Here is a way to finish this: Define $B_{\epsilon}=\{t \in [0,1] \, | \, \alpha(s) \in A_{\epsilon} \, \text{ for all } \, s \le t \}$.

In other words, $B_{\epsilon}$ is the set of all times $t$ such that for every time $s \le t$ there is a discrete forward path with low distortion connecting $\alpha(0)$ to $\alpha(s)$.

$B_{\epsilon}$ is non empty, and is easily seen to be open and closed, hence $B_{\epsilon}=[0,1]$, and we are done.

Answer 3

(1) If $t$ is arc length of $c:[a,b]\rightarrow X$, then $$ \lim_{\varepsilon\rightarrow 0}\ \frac{d_X(c(t),c(t+\varepsilon )}{|\varepsilon |} =1 $$ for almost $t$. Define $A$ to be set of all such $t$.
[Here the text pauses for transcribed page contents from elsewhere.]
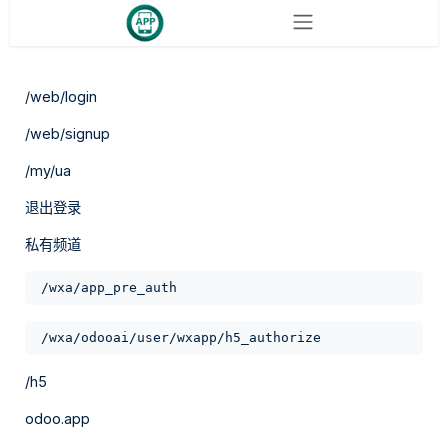
跳至内容
/web/login
/web/signup
/my/ua
退出登录
私有频道
/wxa/app_pre_auth
/wxa/odooai/user/wxapp/h5_authorize
/h5
odoo.app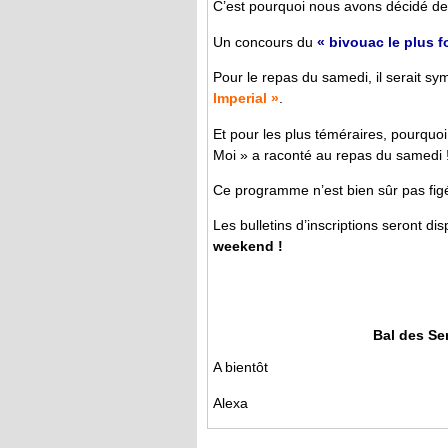
C’est pourquoi nous avons décidé de 
Un concours du
« bivouac le plus f
Pour le repas du samedi, il serait
Imperial »
.
Et pour les plus téméraires, pourquoi
Moi » a raconté au repas du samedi 
Ce programme n’est bien sûr pas figé
Les bulletins d’inscriptions seront di
weekend !
Bal des Ser
A bientôt
Alexa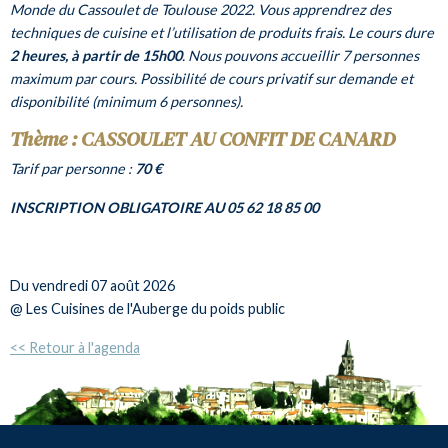
Monde du Cassoulet de Toulouse 2022. Vous apprendrez des
techniques de cuisine et l’utilisation de produits frais. Le cours dure
2 heures, à partir de 15h00
. Nous pouvons accueillir 7 personnes
maximum par cours. Possibilité de cours privatif sur demande et
disponibilité (minimum 6 personnes).
Thème : CASSOULET AU CONFIT DE CANARD
Tarif par personne :
70 €
INSCRIPTION OBLIGATOIRE AU 05 62 18 85 00
Du
vendredi 07 août 2026
@ Les Cuisines de l'Auberge du poids public
<< Retour à l'agenda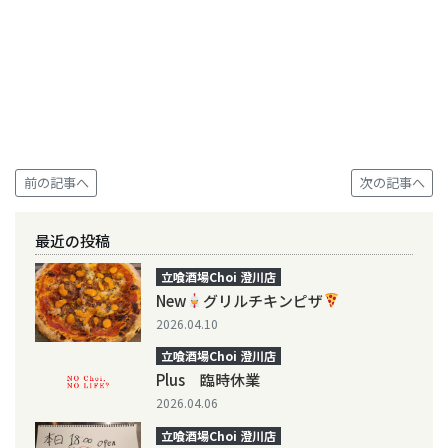
前の記事へ
次の記事へ
最近の投稿
立喰酒場Choi 澄川店
New
グリルチキンピザ
2026.04.10
立喰酒場Choi 澄川店
Plus 臨時休業
2026.04.06
立喰酒場Choi 澄川店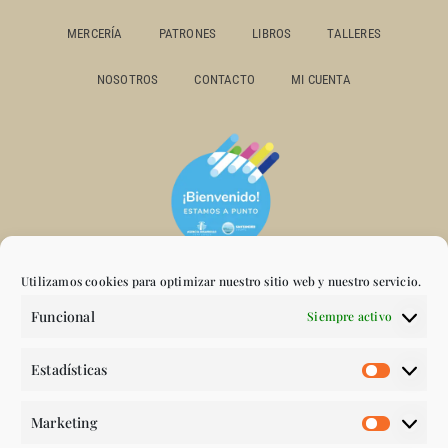
MERCERÍA
PATRONES
LIBROS
TALLERES
NOSOTROS
CONTACTO
MI CUENTA
Utilizamos cookies para optimizar nuestro sitio web y nuestro servicio.
Funcional
Siempre activo
Estadísticas
Marketing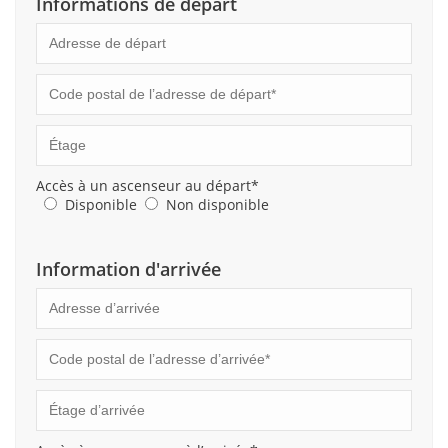
Informations de départ
Accès à un ascenseur au départ*
Disponible
Non disponible
Information d'arrivée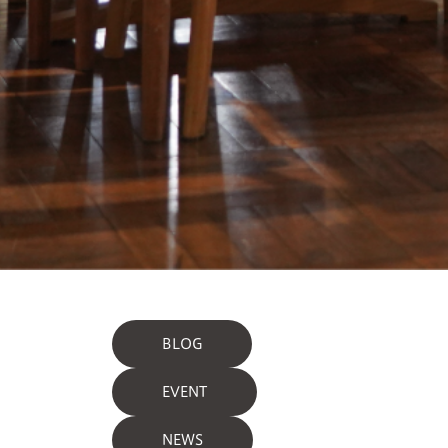
BLOG
EVENT
NEWS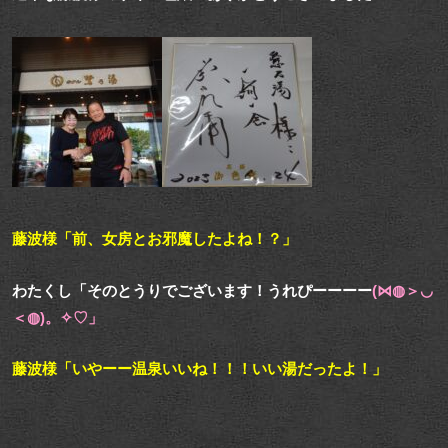
藤波様「前、女房とお邪魔したよね！？」
わたくし「そのとうりでございます！うれぴーーーー
(⋈◍＞◡
＜◍)。✧♡」
藤波様「いやーー温泉いいね！！！いい湯だったよ！」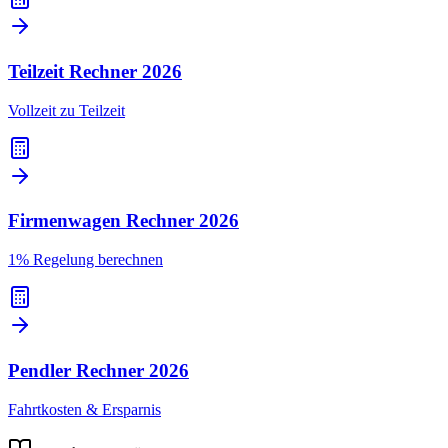
Teilzeit Rechner
2026
Vollzeit zu Teilzeit
Firmenwagen Rechner
2026
1% Regelung berechnen
Pendler Rechner
2026
Fahrtkosten & Ersparnis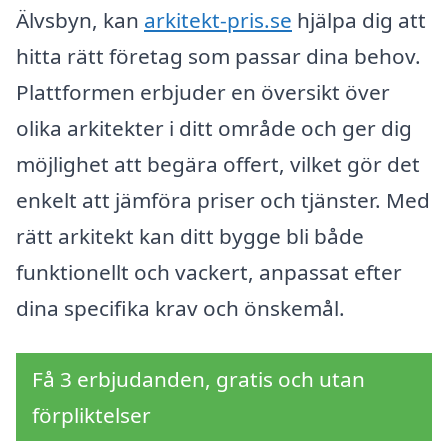
Älvsbyn, kan
arkitekt-pris.se
hjälpa dig att
hitta rätt företag som passar dina behov.
Plattformen erbjuder en översikt över
olika arkitekter i ditt område och ger dig
möjlighet att begära offert, vilket gör det
enkelt att jämföra priser och tjänster. Med
rätt arkitekt kan ditt bygge bli både
funktionellt och vackert, anpassat efter
dina specifika krav och önskemål.
Få 3 erbjudanden, gratis och utan
förpliktelser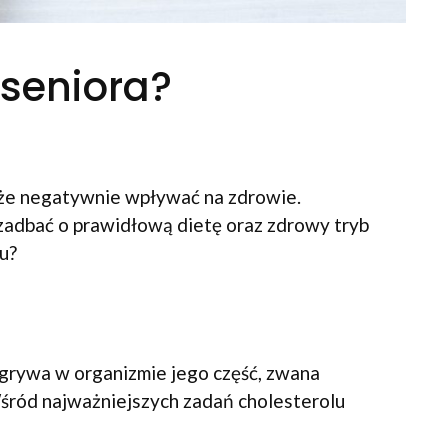
 seniora?
oże negatywnie wpływać na zdrowie.
zadbać o prawidłową dietę oraz zdrowy tryb
u?
odgrywa w organizmie jego część, zwana
Wśród najważniejszych zadań cholesterolu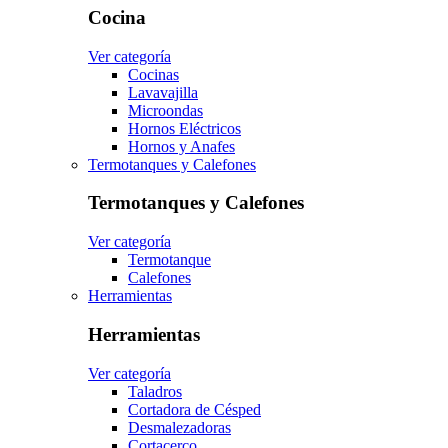
Cocina
Ver categoría
Cocinas
Lavavajilla
Microondas
Hornos Eléctricos
Hornos y Anafes
Termotanques y Calefones
Termotanques y Calefones
Ver categoría
Termotanque
Calefones
Herramientas
Herramientas
Ver categoría
Taladros
Cortadora de Césped
Desmalezadoras
Cortacerco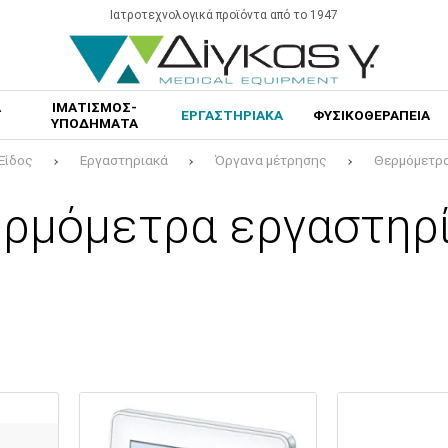
Ιατροτεχνολογικά προϊόντα από το 1947
Α
ΙΜΑΤΙΣΜΟΣ-
ΕΡΓΑΣΤΗΡΙΑΚΑ
ΦΥΣΙΚΟΘΕΡΑΠΕΙΑ
ΥΠΟΔΗΜΑΤΑ
Είδος
Εργαστηριακά
Όργανα μέτρησης
Θερμόμετρα
ρμόμετρα εργαστηρ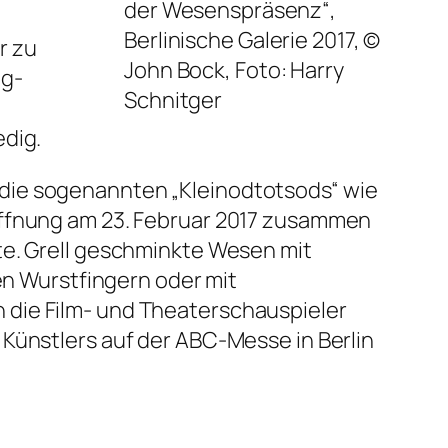
der Wesenspräsenz“,
Berlinische Galerie 2017,
©
r zu
John Bock, Foto: Harry
ng-
Schnitger
edig.
 die sogenannten „Kleinodtotsods“ wie
öffnung am 23. Februar 2017 zusammen
te. Grell geschminkte Wesen mit
 Wurstfingern oder mit
 die Film- und Theaterschauspieler
 Künstlers auf der ABC-Messe in Berlin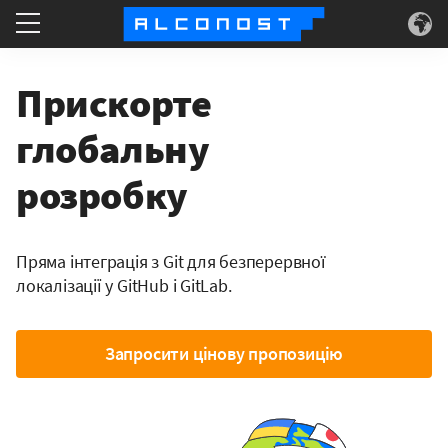
Послуги
Прискорте
Конкретні приклади
глобальну
розробку
Технологія
Інформація
Пряма інтеграція з Git для безперервної
локалізації у GitHub і GitLab.
Запросити цінову пропозицію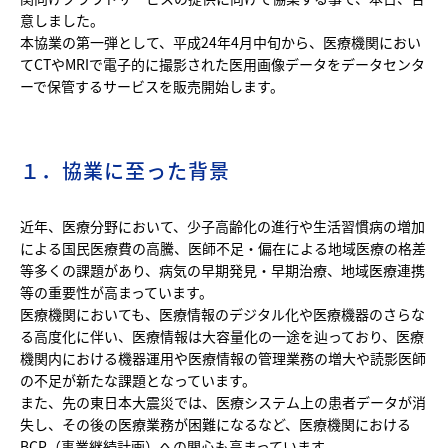
意しました。
本協業の第一弾として、平成24年4月中旬から、医療機関におい
てCTやMRIで電子的に撮影された医用画像データをデータセンタ
ーで保管するサービスを販売開始します。
１．協業に至った背景
近年、医療分野において、少子高齢化の進行や生活習慣病の増加
による国民医療費の高騰、医師不足・偏在による地域医療の格差
等多くの課題があり、病気の早期発見・早期治療、地域医療連携
等の重要性が高まっています。
医療機関においても、医療情報のデジタル化や医療機器のさらな
る高度化に伴い、医療情報は大容量化の一途を辿っており、医療
機関内における機器運用や医療情報の管理業務の増大や読影医師
の不足が新たな課題となっています。
また、先の東日本大震災では、医療システム上の患者データが消
失し、その後の医療業務が困難になるなど、医療機関における
BCP（事業継続計画）への関心も高まっています。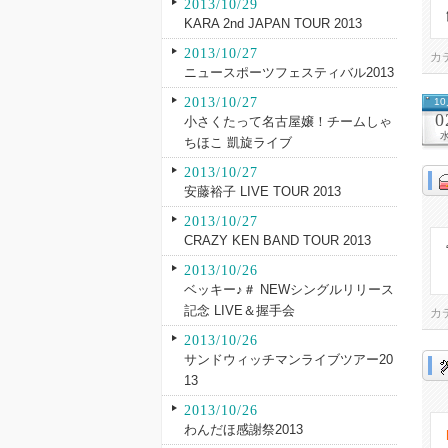
2013/10/29
KARA 2nd JAPAN TOUR 2013
2013/10/27
カ
ニュースポーツフェスティバル2013
2013/10/27
1
0
小さくたって名古屋嬢！チームしゃ
ちほこ 凱旋ライブ
2013/10/27
安藤裕子 LIVE TOUR 2013
2013/10/27
CRAZY KEN BAND TOUR 2013
2013/10/26
ベッキー♪＃ NEWシングルリリース
記念 LIVE＆握手会
カ
2013/10/26
サンドウィッチマンライブツアー20
13
2013/10/26
わんだほ感謝祭2013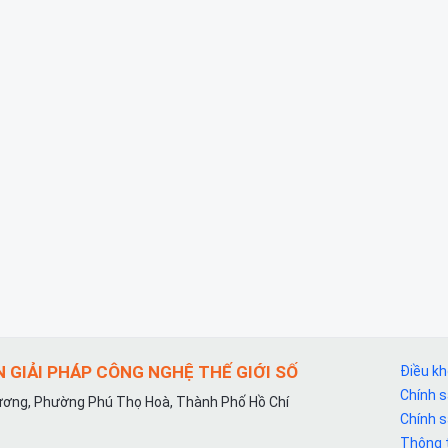
 GIẢI PHÁP CÔNG NGHỆ THẾ GIỚI SỐ
Điều k
Chính 
ơng, Phường Phú Thọ Hoà, Thành Phố Hồ Chí
Chính 
Thông t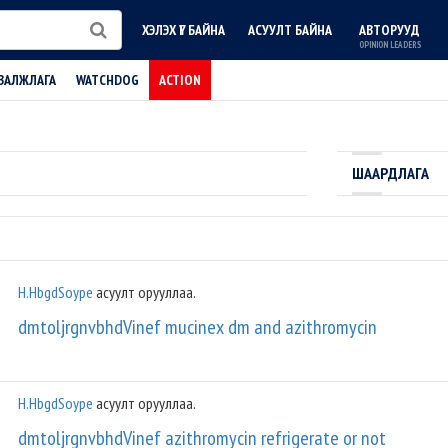
ХЭЛЭХ ҮГ БАЙНА
АСУУЛТ БАЙНА
АВТОРУУД
OPINION LEADERS
ВАЛЖЛАГА
WATCHDOG
ACTION
ШААРДЛАГА
H.HbgdSoype
асуулт орууллаа.
dmtoljrgnvbhdVinef mucinex dm and azithromycin
H.HbgdSoype
асуулт орууллаа.
dmtoljrgnvbhdVinef azithromycin refrigerate or not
(2) For $x$, there is $\delta=\delta (x)>0$ s.t. $$ d_X(x,y)<\delta \Rightarrow d_Y(f(x),f(y)) \leq (1+\epsilon )\cdot d_X ( x, y) $$

Hence if $ \gamma (t) :=(f\circ c)(t)$, define a strictly increasing sequence $t_n\in [a,b],\ t_0=a$ s.t. $$ d_Y(\gamma (t_i),\gamma (t_{i+1} )) \leq (1+ \epsilon ) d_X ( c(t_i),c(t_{i+1}) ) $$

If $t_i\rightarrow t$, then we have a sequence $t_i$ again starting at $t_0=t$. For convenience we use $t_i$.

Hence $$ d_Y( \gamma (t_0),\gamma (t_n))\leq \sum_i d_Y (\gamma (t_i), \gamma (t_{i+1}) )$$ $$\leq \sum_i(1+ \epsilon )\ d_X( c(t_i),c(t_{i+1}) ) \leq (1+\varepsilon ) (t_n-t_0) $$

So $\gamma$ is an $1$-Lipschitz curve.

(3) Hence $$ v(t):=\lim_\varepsilon\ \frac{d_Y(\gamma (t),\gamma (t+\varepsilon )) }{\varepsilon } $$ exists for almost $t$. Define $A'$ to be a set of all such $t$. And $$ {\rm length}\ \gamma =\int_a^b v(t)\ dt=b-a$$

since $$ t\in A\cap A'\Rightarrow v(t)=\lim_\varepsilon\ \frac{d_Y(\gamma (t),\gamma (t+\varepsilon )) }{ d_X(c(t),c(t+\varepsilon )) } \frac{ d_X(c(t),c(t+ \varepsilon ))}{\varepsilon } =1 $$

Hence, $f$ is a length preserving map.